(Records drawn from a dataset)
= = =

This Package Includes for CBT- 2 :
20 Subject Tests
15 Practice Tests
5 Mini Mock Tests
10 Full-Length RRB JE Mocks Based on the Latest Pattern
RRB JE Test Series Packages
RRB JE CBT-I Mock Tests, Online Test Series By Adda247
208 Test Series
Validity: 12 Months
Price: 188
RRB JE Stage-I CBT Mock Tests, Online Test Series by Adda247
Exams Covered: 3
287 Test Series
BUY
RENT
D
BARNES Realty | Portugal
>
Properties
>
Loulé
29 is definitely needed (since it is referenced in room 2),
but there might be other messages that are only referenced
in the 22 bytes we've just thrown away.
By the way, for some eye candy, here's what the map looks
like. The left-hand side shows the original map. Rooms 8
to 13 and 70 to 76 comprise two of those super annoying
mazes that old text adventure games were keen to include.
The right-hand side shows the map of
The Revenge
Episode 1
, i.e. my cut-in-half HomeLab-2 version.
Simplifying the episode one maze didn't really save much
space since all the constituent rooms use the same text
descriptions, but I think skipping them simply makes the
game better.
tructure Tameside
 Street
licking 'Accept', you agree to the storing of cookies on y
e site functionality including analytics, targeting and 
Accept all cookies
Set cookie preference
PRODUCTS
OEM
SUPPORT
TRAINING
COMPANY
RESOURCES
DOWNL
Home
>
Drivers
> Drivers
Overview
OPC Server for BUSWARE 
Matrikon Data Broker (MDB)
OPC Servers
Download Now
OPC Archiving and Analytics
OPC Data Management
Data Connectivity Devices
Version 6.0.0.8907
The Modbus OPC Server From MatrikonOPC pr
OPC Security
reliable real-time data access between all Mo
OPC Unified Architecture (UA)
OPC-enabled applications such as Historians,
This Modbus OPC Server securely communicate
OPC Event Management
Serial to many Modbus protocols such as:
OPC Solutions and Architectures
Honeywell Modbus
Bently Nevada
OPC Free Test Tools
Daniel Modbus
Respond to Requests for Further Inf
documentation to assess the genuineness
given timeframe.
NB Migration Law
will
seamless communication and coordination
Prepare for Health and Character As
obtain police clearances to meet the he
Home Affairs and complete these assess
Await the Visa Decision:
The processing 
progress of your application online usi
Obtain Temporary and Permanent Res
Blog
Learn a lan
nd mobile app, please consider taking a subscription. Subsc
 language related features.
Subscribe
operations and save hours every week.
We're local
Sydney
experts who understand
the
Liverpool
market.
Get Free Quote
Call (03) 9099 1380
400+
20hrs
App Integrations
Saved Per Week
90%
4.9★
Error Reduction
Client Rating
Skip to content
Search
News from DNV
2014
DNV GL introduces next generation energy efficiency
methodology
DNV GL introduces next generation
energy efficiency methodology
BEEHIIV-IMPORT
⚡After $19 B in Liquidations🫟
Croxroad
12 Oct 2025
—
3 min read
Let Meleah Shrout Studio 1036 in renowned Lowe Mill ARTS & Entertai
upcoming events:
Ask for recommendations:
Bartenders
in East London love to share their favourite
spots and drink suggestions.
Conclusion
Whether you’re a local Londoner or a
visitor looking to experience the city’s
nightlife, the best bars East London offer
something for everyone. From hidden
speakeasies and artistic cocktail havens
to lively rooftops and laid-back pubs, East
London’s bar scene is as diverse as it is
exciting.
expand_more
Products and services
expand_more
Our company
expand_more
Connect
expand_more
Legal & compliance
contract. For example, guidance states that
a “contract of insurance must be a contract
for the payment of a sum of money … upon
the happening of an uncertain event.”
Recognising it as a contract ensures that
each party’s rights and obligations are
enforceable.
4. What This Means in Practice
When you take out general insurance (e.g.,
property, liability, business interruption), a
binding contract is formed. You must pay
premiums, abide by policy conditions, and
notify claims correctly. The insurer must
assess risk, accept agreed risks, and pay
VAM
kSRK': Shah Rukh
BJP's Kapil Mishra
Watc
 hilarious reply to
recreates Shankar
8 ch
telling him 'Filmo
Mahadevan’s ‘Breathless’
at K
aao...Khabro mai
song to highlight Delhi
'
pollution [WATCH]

= = =

Return the lines above, starting at the one that contains "binding contract is formed. You must pay" and running through the last, exactly as they appear, with no extra lines.

# RESPONSE:
binding contract is formed. You must pay
premiums, abide by policy conditions, and
notify claims correctly. The insurer must
assess risk, accept agreed risks, and pay
VAM
kSRK': Shah Rukh
BJP's Kapil Mishra
Watc
 hilarious reply to
recreates Shankar
8 ch
telling him 'Filmo
Mahadevan’s ‘Breathless’
at K
aao...Khabro mai
song to highlight Delhi
'
pollution [WATCH]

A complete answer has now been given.